Sie drehte den Kopf und schaute dorthin, wo ihre göttlichen Meister standen. Und wurde mit einem Lächeln von Ishtar belohnt. Anais erkannte im Nebel des Weihrauchs nicht sofort, was die Göttin vor ihren Augen tun wollte. Der hübsche junge Priester kniete vor Dumuzi nieder und liebkoste mit seinen Lippen und seiner Zunge seinen immer noch wuchernden prächtigen Phallus. Aber nicht auf seinen Knien. Hinter dem jungen Mann stand Ishtar. Und mit einem Blick in die Augen von Anaïs begann sie, ihren steinernen Phallus in den Anus des jungen Mannes einzuführen. Die Augen des Mädchens wurden vor Überraschung groß. Sie dachte, der junge Mann würde vor Schmerz schreien, aber er stöhnte nur. Ishtar packte ihn fest an den Hüften und stieß ihn buchstäblich auf ihren Phallus. Der junge Priester schrie auf, ließ aber den schönen Phallus seines Herrn nicht los. Anaïs wusste nicht warum, aber sie verstand, dass Ishtar ihr das jetzt vorspielte. Der Anblick zog Anaïs auf eine seltsame, faszinierende Weise in seinen Bann. Einen Moment lang stellte sie sich sogar vor, sie wäre an Ishtars Stelle. Der Gedanke ließ eine neue Welle der Hitze durch ihren Busen fahren. In der Zwischenzeit bewegte sich der junge Mann selbst immer schneller und stieß sich auf Ishtars harten Phallus. Und als er fast oben war, zog sich Ishtar abrupt von ihm zurück und stieß ihn zu Boden, in Richtung der liegenden Anais. Sein schöner, schlanker Phallus lag an den Lippen des Mädchens. Der junge Mann brachte den Kopf nahe an ihre Lippen und in diesem Moment explodierte er mit einem Schrei und spritzte seinen Samen direkt in ihren Mund. Das Mädchen, das nicht wusste, was sie antrieb, griff mit ihrer Hand nach dem pochenden Phallus des jungen Mannes und begann, indem sie ihre Lippen öffnete, den Schaft entlangzufahren und jeden perlenden Tropfen des jungen Mannes in sich aufzunehmen. Eine neue Lust durchströmte ihren Körper, als sie den pulsierenden, elastischen Schwanz des jungen Mannes mit ihren Lippen umschloss und seinen männlichen Saft in ihren Mund sickerte. Als sie wieder zu ihrer Herrin aufblickte, sah sie das anerkennende Lächeln und spürte, dass dies von nun an für sie, die junge Priesterin, der höchste Lohn auf Erden war.

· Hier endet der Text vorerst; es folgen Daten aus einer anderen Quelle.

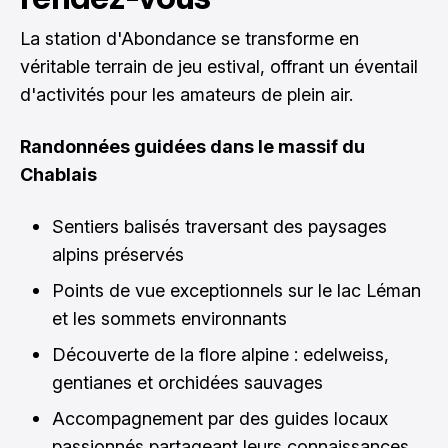
La station d'Abondance se transforme en
véritable terrain de jeu estival, offrant un éventail
d'activités pour les amateurs de plein air.
Randonnées guidées dans le massif du
Chablais
Sentiers balisés traversant des paysages
alpins préservés
Points de vue exceptionnels sur le lac Léman
et les sommets environnants
Découverte de la flore alpine : edelweiss,
gentianes et orchidées sauvages
Accompagnement par des guides locaux
passionnés partageant leurs connaissances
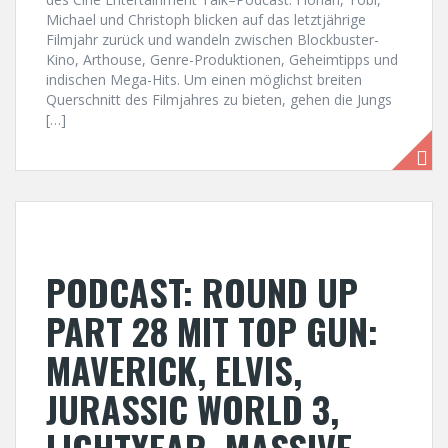
Michael und Christoph blicken auf das letztjährige
Filmjahr zurück und wandeln zwischen Blockbuster-
Kino, Arthouse, Genre-Produktionen, Geheimtipps und
indischen Mega-Hits. Um einen möglichst breiten
Querschnitt des Filmjahres zu bieten, gehen die Jungs
[…]
PODCAST: ROUND UP
PART 28 MIT TOP GUN:
MAVERICK, ELVIS,
JURASSIC WORLD 3,
LIGHTYEAR, MASSIVE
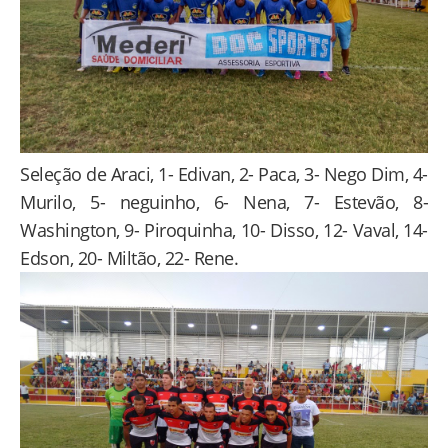
Seleção de Araci, 1- Edivan, 2- Paca, 3- Nego Dim, 4-
Murilo, 5- neguinho, 6- Nena, 7- Estevão, 8-
Washington, 9- Piroquinha, 10- Disso, 12- Vaval, 14-
Edson, 20- Miltão, 22- Rene.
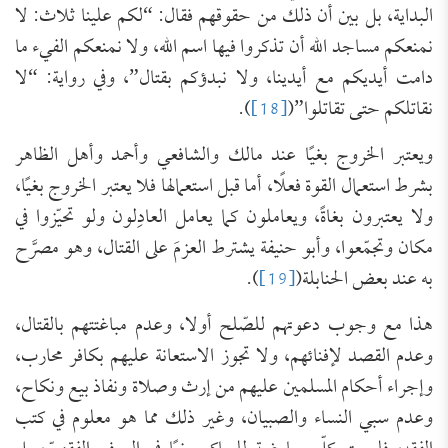
البداية، بل بين أن ذلك من حقوقهم فقال: “لكم علينا ثلاث: لا
نمنعكم مساجد الله أن تذكروا فيها اسم الله، ولا نمنعكم الفيء ما
دامت أيديكم مع أيدينا، ولا نبدؤكم بقتال”، وفي رواية: “لا
نقاتلكم حتى تقاتلوا”(
[18]
).
ويعتبر الخروج بغيًا عند مالك والشافعي وأحمد وأهل الظاهر
بشرط استعمال القوة فعلًا، أما قبل استعمالها فلا يعتبر الخروج بغيًا،
ولا يعتبرون بغاةً، ويعاملون كما يعامل العادِلون ولو تحيّزوا في
مكان وتجمّعوا، وأبو حنيفة يشترط العزمَ على القتال، وهو مصرَّح
به عند بعض الحنابلة(
[19]
).
هذا مع وجوب دعوتهم للصّلح أولا، وعدم مباغتتهم بالقتال،
وعدم القصد لإفنائهم، ولا تجوز الاستعانة عليهم بكافر محارب،
وإجراء أحكام المسلمين عليهم من إرث وصلاة ونفاذ بيع ونكاح،
وعدم سبي النساء والصبيان، وغير ذلك مما هو معلوم في كتب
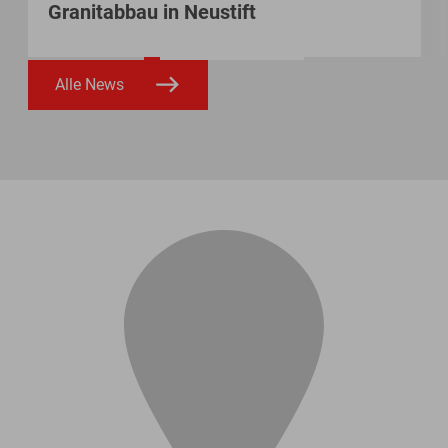
Granitabbau in Neustift
Alle News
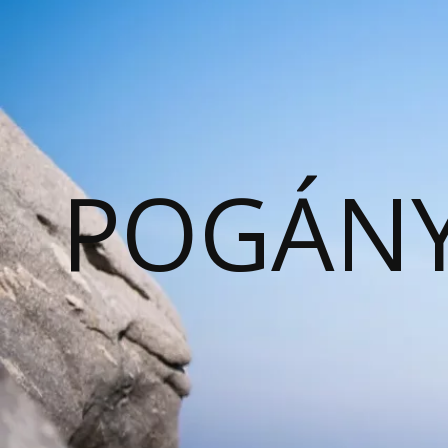
POGÁNY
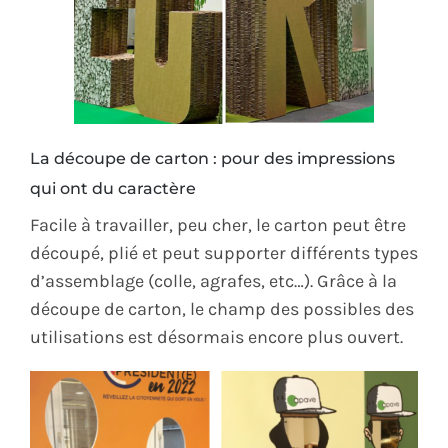
La découpe de carton : pour des impressions
qui ont du caractère
Facile à travailler, peu cher, le carton peut être
découpé, plié et peut supporter différents types
d’assemblage (colle, agrafes, etc…). Grâce à la
découpe de carton, le champ des possibles des
utilisations est désormais encore plus ouvert.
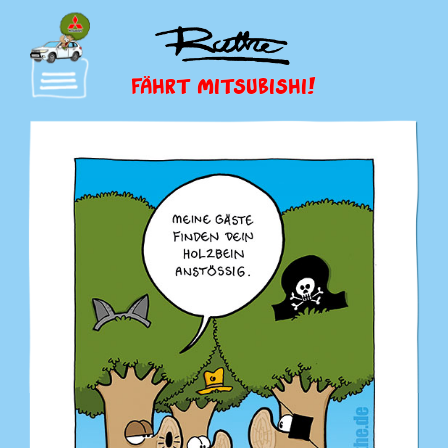
FÄHRT MITSUBISHI!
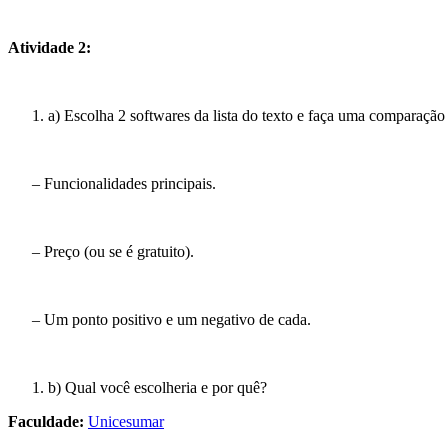
Atividade 2:
a) Escolha 2 softwares da lista do texto e faça uma comparação
– Funcionalidades principais.
– Preço (ou se é gratuito).
– Um ponto positivo e um negativo de cada.
b) Qual você escolheria e por quê?
Faculdade:
Unicesumar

Aus der Dunkelheit und dem Nebel des Weihrauchs schlich ein Mädchen mit einem goldenen Tablett zu Ishtar. Darauf stand ein schöner Kelch. Ishtar und Dumuzi tranken abwechselnd daraus. Dann nahm die Göttin etwas anderes vom Tablett. Eine kleine, goldene, leicht längliche Frucht, nicht größer als eine Feige, auf einem kleinen Ständer wie ein Kelch. Sie lächelte Dumuzi an und ging zu Anais hinüber…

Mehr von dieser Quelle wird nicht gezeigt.